What you will do
Transcribe each line below word for word.

Supplied information
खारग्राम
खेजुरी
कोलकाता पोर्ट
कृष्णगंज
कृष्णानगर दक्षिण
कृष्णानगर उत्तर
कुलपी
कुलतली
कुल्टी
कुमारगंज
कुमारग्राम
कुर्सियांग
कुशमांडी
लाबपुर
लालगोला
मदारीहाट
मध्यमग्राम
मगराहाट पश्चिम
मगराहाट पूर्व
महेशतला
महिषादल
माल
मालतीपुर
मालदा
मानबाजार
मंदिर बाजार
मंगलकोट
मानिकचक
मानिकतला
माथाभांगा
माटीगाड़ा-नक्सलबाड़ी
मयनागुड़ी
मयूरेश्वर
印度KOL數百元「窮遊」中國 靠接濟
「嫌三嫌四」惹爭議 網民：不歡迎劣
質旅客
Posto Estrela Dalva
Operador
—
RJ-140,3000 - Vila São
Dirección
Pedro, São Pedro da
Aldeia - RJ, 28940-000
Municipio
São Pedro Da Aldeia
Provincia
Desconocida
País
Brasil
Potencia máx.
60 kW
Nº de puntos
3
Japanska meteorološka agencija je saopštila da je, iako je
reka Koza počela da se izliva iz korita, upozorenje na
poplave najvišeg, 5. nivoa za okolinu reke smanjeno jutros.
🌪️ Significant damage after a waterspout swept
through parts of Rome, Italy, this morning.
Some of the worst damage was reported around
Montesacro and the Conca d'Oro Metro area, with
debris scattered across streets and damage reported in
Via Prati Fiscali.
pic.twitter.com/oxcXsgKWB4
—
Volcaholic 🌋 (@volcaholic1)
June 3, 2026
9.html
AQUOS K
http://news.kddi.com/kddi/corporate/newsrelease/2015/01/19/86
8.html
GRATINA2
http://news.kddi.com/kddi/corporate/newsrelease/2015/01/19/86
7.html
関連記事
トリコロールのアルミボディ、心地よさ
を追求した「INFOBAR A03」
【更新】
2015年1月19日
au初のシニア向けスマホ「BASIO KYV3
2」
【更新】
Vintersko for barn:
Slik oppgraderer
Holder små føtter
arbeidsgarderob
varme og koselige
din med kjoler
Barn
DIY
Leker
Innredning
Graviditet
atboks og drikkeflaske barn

Output below
खारग्राम
खेजुरी
कोलकाता पोर्ट
कृष्णगंज
कृष्णानगर दक्षिण
कृष्णानगर उत्तर
कुलपी
कुलतली
कुल्टी
कुमारगंज
कुमारग्राम
कुर्सियांग
कुशमांडी
लाबपुर
लालगोला
मदारीहाट
मध्यमग्राम
मगराहाट पश्चिम
मगराहाट पूर्व
महेशतला
महिषादल
माल
मालतीपुर
मालदा
मानबाजार
मंदिर बाजार
मंगलकोट
मानिकचक
मानिकतला
माथाभांगा
माटीगाड़ा-नक्सलबाड़ी
मयनागुड़ी
मयूरेश्वर
印度KOL數百元「窮遊」中國 靠接濟
「嫌三嫌四」惹爭議 網民：不歡迎劣
質旅客
Posto Estrela Dalva
Operador
—
RJ-140,3000 - Vila São
Dirección
Pedro, São Pedro da
Aldeia - RJ, 28940-000
Municipio
São Pedro Da Aldeia
Provincia
Desconocida
País
Brasil
Potencia máx.
60 kW
Nº de puntos
3
Japanska meteorološka agencija je saopštila da je, iako je
reka Koza počela da se izliva iz korita, upozorenje na
poplave najvišeg, 5. nivoa za okolinu reke smanjeno jutros.
🌪️ Significant damage after a waterspout swept
through parts of Rome, Italy, this morning.
Some of the worst damage was reported around
Montesacro and the Conca d'Oro Metro area, with
debris scattered across streets and damage reported in
Via Prati Fiscali.
pic.twitter.com/oxcXsgKWB4
—
Volcaholic 🌋 (@volcaholic1)
June 3, 2026
9.html
AQUOS K
http://news.kddi.com/kddi/corporate/newsrelease/2015/01/19/86
8.html
GRATINA2
http://news.kddi.com/kddi/corporate/newsrelease/2015/01/19/86
7.html
関連記事
トリコロールのアルミボディ、心地よさ
を追求した「INFOBAR A03」
【更新】
2015年1月19日
au初のシニア向けスマホ「BASIO KYV3
2」
【更新】
Vintersko for barn:
Slik oppgraderer
Holder små føtter
arbeidsgarderob
varme og koselige
din med kjoler
Barn
DIY
Leker
Innredning
Graviditet
atboks og drikkeflaske barn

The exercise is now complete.